Anyway, you helped me to solve the mapping problem to @timestamp. Thank you!

BTW, I found that though I have set my data time to @timestamp, ELK still won't distinguish duplicated data for a same @timestamp.
Since I have to query a fixed amount of data for one time, let's say 1000 data per time. For the next 1000 data, there may be some duplicate data (maybe 200 ~ 500 but not sure each time) which already imported before, and I can't control that.
So may I ask that is there any method to drop data which already imported? Thank you!


(Paris Mermigkas) #7

Just to be clear, you want to avoid duplicates when reading from ES with Logstash or when writing to ES?


(Taurus) #8

Actually, either is OK for me. Cuz I just don't want to show duplicate data, no matter it is stored but not showed, or avoid from importing.
But while I'm using KIBANA to visualize data, I didn't find any way to avoid duplicated show. So I'm trying on avoid duplicate writing currently.

Thank you!


(Paris Mermigkas) #9

In order to avoid duplicate data insertion, the easiest way would be to provide your own id field for the documents instead of letting ES generating a random one upon insert (as I suspect it is the case now). The id field is what ElasticSearch takes into consideration when checking if the document already exists.
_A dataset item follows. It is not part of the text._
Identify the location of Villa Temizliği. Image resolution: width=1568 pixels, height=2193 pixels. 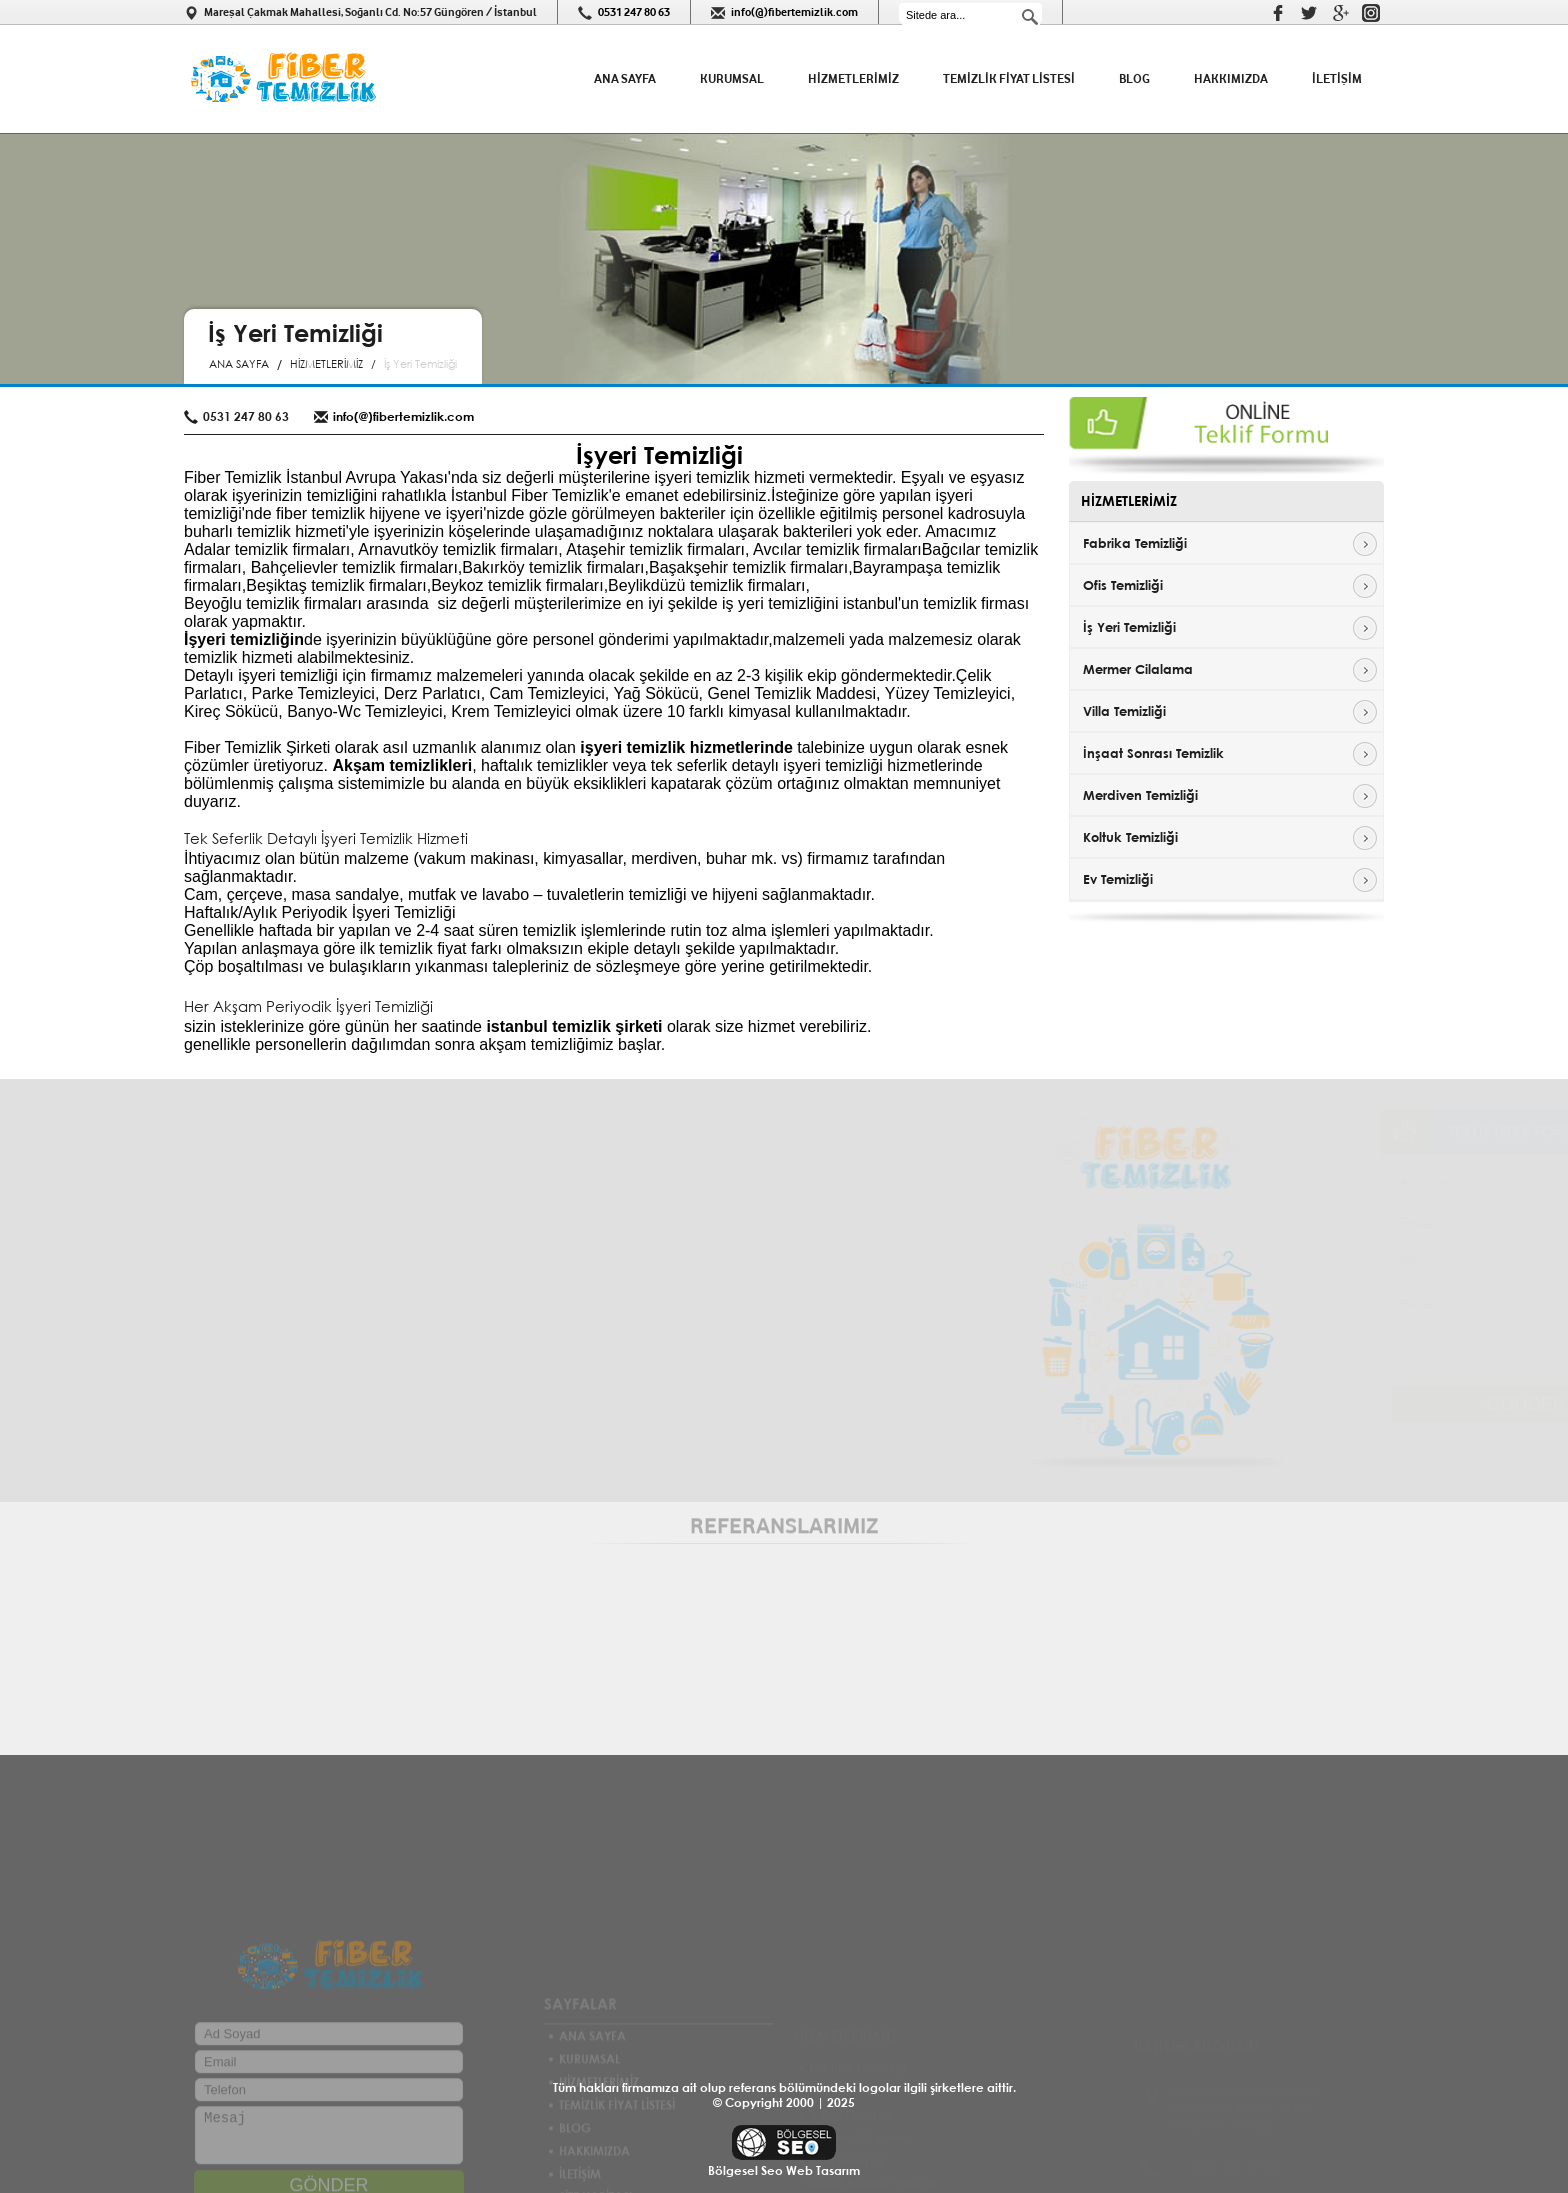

So you can use a unique value per document (timestamp? timestamp + some_other_field? It depends on the actual data) and provide it yourself in the Logstash elasticsearch output.

When you have than, you can toy around with the action of the output plugin.

  • index will discard the already indexed document but will also return an error, potentially flooding your logstash logfile with error codes.
  • upsert will silently overwrite the old document with the new one (bumping it's version in the process), but since I presume the data are identical, it may not be an issue.

That way you'll be certain each document exists only once, since each id can exist only once.


(Taurus) #10

I think I got your point and feel that's the answer I want!
Thank you very much!


(system) #11

This topic was automatically closed 28 days after the last reply. New replies are no longer allowed.